Rice, born in London with Irish grandparents, decided to play for England earlier this year after previously appearing for Ireland.
The move was controversial for some and prompted social media users to abuse Rice online, who has since won four caps for England.
Ahead of England's game against Kosovo, live on ITV at 7.45pm on Tuesday night, Rice spoke to ITV News.
“Yeah I’ve had a few bad bits, I’ve had people saying they’re going to come to my house... yeah online,” he told ITV News when asked about social media abuse.
“There’s a few bits I could go into but I don’t need to go into it, threats to my family, threats to me.

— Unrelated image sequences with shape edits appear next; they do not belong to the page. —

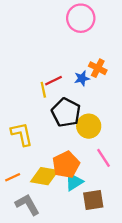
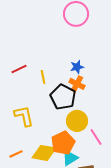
orange cross: (98, 68) -> (77, 84), moved
red line: (54, 81) -> (19, 69), moved
yellow circle: (89, 126) -> (77, 121), moved

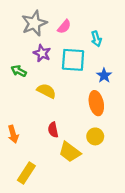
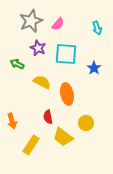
cyan arrow: (96, 39) -> (97, 28), moved
orange ellipse: (96, 103) -> (67, 94), moved
yellow rectangle: (26, 173) -> (31, 145), moved

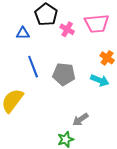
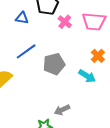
blue line: (33, 67) -> (26, 51), turned 65
gray pentagon: (64, 74) -> (54, 64), turned -30

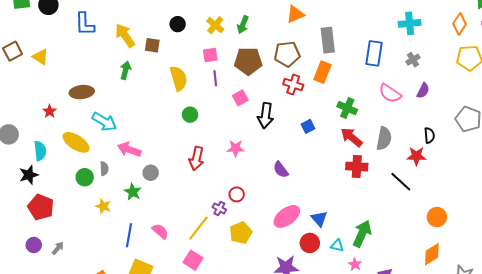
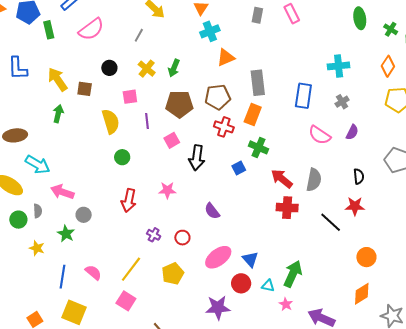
pink square: (210, 55) -> (130, 97), moved
green cross: (347, 108) -> (259, 147), moved
red star: (416, 156) -> (355, 206), moved
red circle: (237, 194) -> (182, 238), moved
purple cross: (219, 208) -> (154, 235), moved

“They’re just like, you click on their profile and they’d just be like a fake profile so [you] don’t know whether it’s true or not."
He added he never feared any threats would be followed up.
Rice said it was difficult for his parents, who were more worried about him than anyone else, but he remained "focused" and took “no notice of it”.
The midfielder's comments come after Gary Neville said he should not be allowed to play for England due to his previous appearances for Ireland.
Neville, who was England’s assistant manager for four years, said it “didn’t feel right” to see Rice switch teams.
But Rice brushed off the comments, citing his form in the Premier League last year as evidence he doesn’t let comments about him affect his on-pitch performance.
“It hasn’t been difficult at all, everyone has obviously got an opinion on things but you know what? I really don’t listen to any of it,” he told ITV News.
“Obviously, what Gary Neville said as well, he can have that opinion if he wants and I can’t change that but now I am playing for England, you know I’m going to do everything I can to play the best I can for this country.”
He did, however, speak out against fake profiles on social media, calling the ongoing racist abuse in football “outrageous”.
“There’s someone behind it but they’re using a fake profile and they’re still getting caught out,” he told ITV News.
“We’re in 2019 and it’s happening week in week out, it’s not good enough, we need to stamp our authority better.”